> [Listed entries]
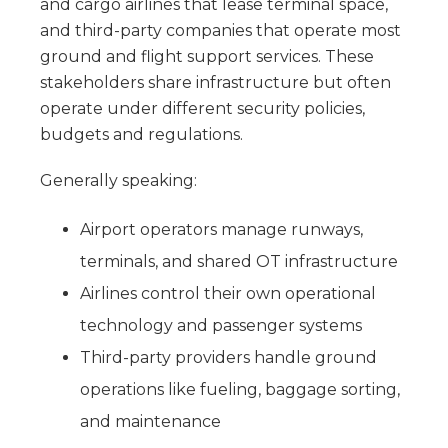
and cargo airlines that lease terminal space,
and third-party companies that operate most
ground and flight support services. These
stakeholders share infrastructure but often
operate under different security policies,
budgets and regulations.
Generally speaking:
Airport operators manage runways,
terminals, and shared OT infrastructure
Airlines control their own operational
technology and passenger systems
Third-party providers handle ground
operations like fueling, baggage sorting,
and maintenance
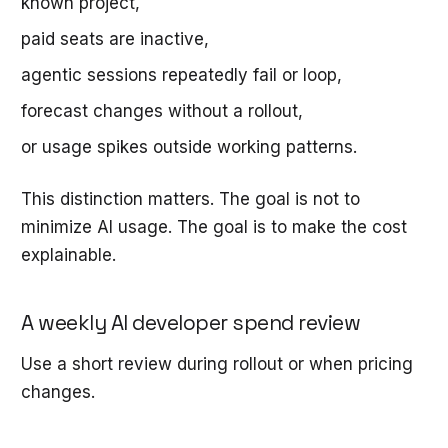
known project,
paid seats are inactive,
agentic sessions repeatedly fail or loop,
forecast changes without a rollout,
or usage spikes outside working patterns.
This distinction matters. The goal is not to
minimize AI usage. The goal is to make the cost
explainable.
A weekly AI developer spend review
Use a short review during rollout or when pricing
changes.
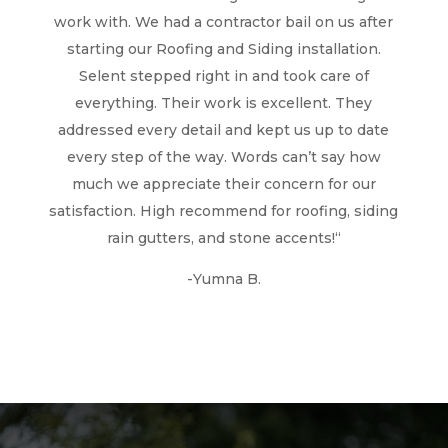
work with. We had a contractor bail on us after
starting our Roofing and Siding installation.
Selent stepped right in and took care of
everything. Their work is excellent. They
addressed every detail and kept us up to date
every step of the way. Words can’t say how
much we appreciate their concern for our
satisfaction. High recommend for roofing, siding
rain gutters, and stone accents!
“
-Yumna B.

> [Description of the task]
Return all of the material precisely as written. No picture belongs in it.

> [Solution to the problem]
and cargo airlines that lease terminal space,
and third-party companies that operate most
ground and flight support services. These
stakeholders share infrastructure but often
operate under different security policies,
budgets and regulations.
Generally speaking:
Airport operators manage runways,
terminals, and shared OT infrastructure
Airlines control their own operational
technology and passenger systems
Third-party providers handle ground
operations like fueling, baggage sorting,
and maintenance
known project,
paid seats are inactive,
agentic sessions repeatedly fail or loop,
forecast changes without a rollout,
or usage spikes outside working patterns.
This distinction matters. The goal is not to
minimize AI usage. The goal is to make the cost
explainable.
A weekly AI developer spend review
Use a short review during rollout or when pricing
changes.
work with. We had a contractor bail on us after
starting our Roofing and Siding installation.
Selent stepped right in and took care of
everything. Their work is excellent. They
addressed every detail and kept us up to date
every step of the way. Words can’t say how
much we appreciate their concern for our
satisfaction. High recommend for roofing, siding
rain gutters, and stone accents!
“
-Yumna B.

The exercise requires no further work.